The plane was mostly full. The overhead bins were overflowing. The boarding passengers left in the aisles were looking anxiously for seats and a place to put their bags.

An elderly couple got on at the end. They must have come late to the airport. Gray-haired, walking slowly, looking forlornly for two seats together, they began a hopeless walk to the back.

There was a single seat next to me and another one in the row in front, so I patted the man on the arm and held up two fingers, pointing to the empty seat and mine as I stood up. He smiled and said thank you as I moved my stuff and sat down.

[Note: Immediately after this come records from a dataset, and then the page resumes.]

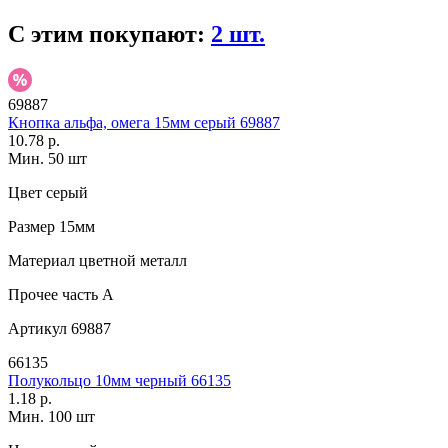
С этим покупают:
2 шт.
69887
Кнопка альфа, омега 15мм серый 69887
10.78 р.
Мин. 50 шт
Цвет
серый
Размер
15мм
Материал
цветной металл
Прочее
часть A
Артикул
69887
66135
Полукольцо 10мм черный 66135
1.18 р.
Мин. 100 шт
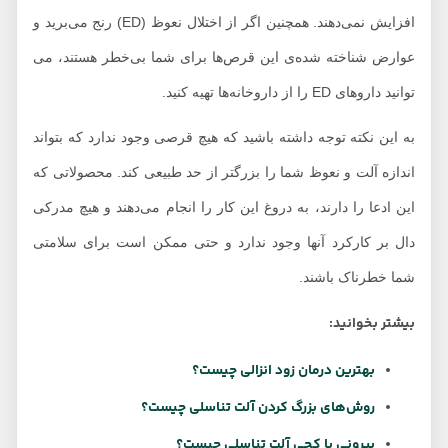
افزایش نمی‌دهند. همچنین اگر از اختلال نعوظ (ED) رنج می‌برید و
عوارض شناخته شده‌ی این قرص‌ها برای شما بی‌خطر هستند، می
توانید داروهای ED را از داروخانه‌ها تهیه کنید.
به این نکته توجه داشته باشید که هیچ قرصی وجود ندارد که بتواند
اندازه آلت و نعوظ شما را بزرگتر از حد طبیعی کند. محصولاتی که
این ادعا را دارند، به دروغ این کار را انجام می‌دهند و هیچ مدرکی
دال بر کارکرد آنها وجود ندارد و حتی ممکن است برای سلامتی
شما خطرناک باشند.
بیشتر بخوانید:
بهترین درمان زود انزالی چیست؟
روش‌های بزرگ کردن آلت تناسلی چیست؟
پیرونی یا کجی آلت تناسلی چیست؟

The flight was quick -- one of those up-and-down ones that Southwest flies so many of. The boys in the front had barely finished their hot cocoa when the pilot announced our descent, and we were on the ground less than 30 minutes after we had taken off. As usual, the plane had barely pulled up to the gate when the aisles were full of pushing passengers making a dash for the front.

I had never seen the dash close-up before. Usually I sit behind the wing well away from the rush, but this time I was in the second row and saw it all firsthand. It's a spectacle I've never quite understood.

I stood up.

And there I stood in the second row as people dashed up from behind and blocked the aisles for everyone else. There I stood in the second row as the distinguished gray-haired man and his quiet wife elbowed their way from their row behind me to stand in the aisle in front of me so that they could get off first.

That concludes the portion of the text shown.